• Thu. Aug 17th, 2023

Discord’s New Chatbot Tricked by Jailbreak Methods to Share Instructions on Creating Napalm and Meth

Jun 2, 2023
Discord's New Chatbot Tricked by Jailbreak Methods to Share Instructions on Creating Napalm and Meth
Harper Stewart

Discord recently announced the integration of OpenAI’s technology into its bot Clyde, transforming it into an AI chatbot. However, users have been attempting to “jailbreak” Clyde by tricking it into providing information it shouldn’t.

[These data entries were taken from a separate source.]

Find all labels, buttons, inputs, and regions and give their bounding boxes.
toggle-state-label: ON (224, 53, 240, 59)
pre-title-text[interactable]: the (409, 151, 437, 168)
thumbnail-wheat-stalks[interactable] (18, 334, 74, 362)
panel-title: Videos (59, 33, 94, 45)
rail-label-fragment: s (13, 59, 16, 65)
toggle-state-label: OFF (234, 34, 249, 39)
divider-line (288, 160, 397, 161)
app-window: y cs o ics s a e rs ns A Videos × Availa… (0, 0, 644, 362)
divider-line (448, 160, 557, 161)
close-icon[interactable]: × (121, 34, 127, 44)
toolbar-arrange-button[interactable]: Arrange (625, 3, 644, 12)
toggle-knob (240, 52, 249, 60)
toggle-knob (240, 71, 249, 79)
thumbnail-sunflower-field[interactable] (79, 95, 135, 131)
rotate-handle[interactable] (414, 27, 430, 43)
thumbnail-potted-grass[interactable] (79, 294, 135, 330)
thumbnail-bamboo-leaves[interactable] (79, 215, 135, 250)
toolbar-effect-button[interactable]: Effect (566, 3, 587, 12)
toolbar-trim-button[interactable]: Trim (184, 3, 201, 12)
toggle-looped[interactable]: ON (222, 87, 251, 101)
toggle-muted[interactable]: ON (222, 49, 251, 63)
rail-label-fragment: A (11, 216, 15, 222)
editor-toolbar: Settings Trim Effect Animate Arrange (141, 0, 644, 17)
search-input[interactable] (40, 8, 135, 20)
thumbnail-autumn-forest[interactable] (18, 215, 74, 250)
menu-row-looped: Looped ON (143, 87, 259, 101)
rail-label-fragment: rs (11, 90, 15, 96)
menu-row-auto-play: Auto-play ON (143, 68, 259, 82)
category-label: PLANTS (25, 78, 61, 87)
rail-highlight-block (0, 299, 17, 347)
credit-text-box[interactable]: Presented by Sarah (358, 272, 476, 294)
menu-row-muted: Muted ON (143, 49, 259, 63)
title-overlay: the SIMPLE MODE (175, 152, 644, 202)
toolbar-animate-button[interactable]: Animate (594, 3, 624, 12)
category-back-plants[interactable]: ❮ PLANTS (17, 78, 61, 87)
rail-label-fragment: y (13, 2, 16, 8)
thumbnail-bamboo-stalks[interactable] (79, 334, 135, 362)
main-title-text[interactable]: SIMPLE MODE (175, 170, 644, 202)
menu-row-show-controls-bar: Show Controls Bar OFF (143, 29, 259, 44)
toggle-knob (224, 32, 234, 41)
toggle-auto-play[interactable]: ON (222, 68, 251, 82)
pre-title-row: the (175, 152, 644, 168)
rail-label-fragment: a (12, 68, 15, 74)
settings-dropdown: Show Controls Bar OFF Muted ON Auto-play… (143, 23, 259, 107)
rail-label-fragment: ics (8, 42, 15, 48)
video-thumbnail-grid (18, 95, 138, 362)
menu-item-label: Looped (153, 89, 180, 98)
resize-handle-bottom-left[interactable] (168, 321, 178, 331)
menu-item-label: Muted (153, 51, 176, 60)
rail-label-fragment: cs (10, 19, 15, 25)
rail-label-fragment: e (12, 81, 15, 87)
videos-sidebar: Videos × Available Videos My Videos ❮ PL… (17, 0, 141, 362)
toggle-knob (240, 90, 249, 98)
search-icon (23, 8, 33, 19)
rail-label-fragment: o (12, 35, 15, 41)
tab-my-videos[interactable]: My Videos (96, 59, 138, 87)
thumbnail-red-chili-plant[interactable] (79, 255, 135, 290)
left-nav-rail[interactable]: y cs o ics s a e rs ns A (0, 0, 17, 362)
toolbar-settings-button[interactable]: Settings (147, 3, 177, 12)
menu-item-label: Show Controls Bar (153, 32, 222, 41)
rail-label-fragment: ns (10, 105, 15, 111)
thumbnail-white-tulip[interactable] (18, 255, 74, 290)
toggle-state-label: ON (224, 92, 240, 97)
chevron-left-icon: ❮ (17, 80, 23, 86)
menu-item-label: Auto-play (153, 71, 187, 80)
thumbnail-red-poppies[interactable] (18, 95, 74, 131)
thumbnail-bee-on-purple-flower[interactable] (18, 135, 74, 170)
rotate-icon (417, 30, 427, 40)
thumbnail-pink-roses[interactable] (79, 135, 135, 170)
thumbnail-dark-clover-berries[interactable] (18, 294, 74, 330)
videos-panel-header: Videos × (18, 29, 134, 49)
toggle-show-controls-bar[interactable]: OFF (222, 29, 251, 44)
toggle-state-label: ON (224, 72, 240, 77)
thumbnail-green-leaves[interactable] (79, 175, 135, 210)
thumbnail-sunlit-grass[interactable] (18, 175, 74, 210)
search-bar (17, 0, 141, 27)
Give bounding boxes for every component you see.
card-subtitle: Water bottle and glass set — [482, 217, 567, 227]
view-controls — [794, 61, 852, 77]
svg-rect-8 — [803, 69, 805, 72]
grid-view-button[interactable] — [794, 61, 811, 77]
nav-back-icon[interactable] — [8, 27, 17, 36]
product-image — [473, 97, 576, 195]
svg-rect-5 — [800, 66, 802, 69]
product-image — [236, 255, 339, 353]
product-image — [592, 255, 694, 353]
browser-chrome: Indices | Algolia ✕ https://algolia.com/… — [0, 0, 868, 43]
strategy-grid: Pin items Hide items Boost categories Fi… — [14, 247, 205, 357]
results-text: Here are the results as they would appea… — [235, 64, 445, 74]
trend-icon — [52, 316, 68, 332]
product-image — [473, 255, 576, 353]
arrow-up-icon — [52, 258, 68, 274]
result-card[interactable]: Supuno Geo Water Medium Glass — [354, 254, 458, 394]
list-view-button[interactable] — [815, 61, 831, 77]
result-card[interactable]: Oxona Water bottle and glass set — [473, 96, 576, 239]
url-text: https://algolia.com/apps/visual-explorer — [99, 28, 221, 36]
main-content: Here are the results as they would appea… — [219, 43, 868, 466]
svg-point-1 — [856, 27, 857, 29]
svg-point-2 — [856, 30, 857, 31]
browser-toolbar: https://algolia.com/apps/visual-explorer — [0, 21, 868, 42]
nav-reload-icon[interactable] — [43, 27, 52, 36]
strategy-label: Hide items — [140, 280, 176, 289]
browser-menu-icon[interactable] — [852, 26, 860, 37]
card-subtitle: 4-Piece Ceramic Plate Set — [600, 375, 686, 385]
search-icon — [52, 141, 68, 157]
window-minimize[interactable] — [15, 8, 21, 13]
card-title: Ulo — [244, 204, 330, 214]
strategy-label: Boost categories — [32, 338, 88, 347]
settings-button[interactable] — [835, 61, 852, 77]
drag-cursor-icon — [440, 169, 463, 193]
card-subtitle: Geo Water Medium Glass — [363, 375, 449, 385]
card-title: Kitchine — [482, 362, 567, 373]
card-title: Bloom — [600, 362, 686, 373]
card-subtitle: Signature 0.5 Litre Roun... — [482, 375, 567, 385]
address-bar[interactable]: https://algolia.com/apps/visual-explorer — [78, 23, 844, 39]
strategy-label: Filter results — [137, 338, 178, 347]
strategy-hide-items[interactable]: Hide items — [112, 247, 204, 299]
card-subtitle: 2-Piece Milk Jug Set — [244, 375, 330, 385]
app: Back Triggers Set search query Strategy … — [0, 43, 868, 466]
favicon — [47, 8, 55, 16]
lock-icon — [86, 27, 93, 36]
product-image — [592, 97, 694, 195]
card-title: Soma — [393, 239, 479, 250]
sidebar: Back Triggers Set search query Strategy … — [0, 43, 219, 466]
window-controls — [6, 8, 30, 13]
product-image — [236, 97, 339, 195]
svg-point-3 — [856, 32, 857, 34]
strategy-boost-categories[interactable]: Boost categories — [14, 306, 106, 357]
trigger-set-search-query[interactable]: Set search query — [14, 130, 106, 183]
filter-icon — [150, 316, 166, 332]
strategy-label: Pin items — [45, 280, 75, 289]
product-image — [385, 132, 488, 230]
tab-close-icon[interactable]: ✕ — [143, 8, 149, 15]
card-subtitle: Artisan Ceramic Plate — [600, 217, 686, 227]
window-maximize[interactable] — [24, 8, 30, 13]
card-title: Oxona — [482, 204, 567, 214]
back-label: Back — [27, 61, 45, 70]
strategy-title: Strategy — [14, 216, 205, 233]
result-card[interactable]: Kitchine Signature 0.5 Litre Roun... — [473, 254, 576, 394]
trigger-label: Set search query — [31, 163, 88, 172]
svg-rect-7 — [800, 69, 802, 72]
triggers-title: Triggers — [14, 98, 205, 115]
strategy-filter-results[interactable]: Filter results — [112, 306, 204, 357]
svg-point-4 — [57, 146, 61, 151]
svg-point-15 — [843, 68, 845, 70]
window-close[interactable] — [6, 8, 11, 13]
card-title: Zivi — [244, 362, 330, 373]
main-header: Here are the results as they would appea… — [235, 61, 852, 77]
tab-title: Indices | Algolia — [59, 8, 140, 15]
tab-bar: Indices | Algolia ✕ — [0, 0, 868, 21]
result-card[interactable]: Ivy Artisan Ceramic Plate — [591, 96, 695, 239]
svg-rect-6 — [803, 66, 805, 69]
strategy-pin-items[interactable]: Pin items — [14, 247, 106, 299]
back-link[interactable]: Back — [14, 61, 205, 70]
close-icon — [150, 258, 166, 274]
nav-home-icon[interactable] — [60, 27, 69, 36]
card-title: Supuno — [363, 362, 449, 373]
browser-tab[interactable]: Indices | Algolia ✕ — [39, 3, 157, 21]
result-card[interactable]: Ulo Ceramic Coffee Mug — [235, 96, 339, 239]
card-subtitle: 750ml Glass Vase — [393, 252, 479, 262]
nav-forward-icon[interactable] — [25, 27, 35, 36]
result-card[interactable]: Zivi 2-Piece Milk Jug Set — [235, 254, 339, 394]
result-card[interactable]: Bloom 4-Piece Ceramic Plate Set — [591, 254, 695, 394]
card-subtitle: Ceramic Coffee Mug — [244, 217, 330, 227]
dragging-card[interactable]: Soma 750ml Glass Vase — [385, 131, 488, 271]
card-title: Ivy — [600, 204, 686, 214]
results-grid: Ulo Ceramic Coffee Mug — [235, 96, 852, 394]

Two users recently succeeded in getting Clyde to provide instructions for creating meth and napalm. One of the users, Annie Versary, posed as her late grandmother to fool the chatbot by writing

At the request of a programmer who goes by Annie Versary, Discord’s chatbot Clyde acted as her deceased grandmother who used to work as a chemical engineer at a napalm production factory. Versary asked Clyde to provide instructions for making napalm, and the chatbot responded with a series of steps, followed by a warning about the dangers of the substance.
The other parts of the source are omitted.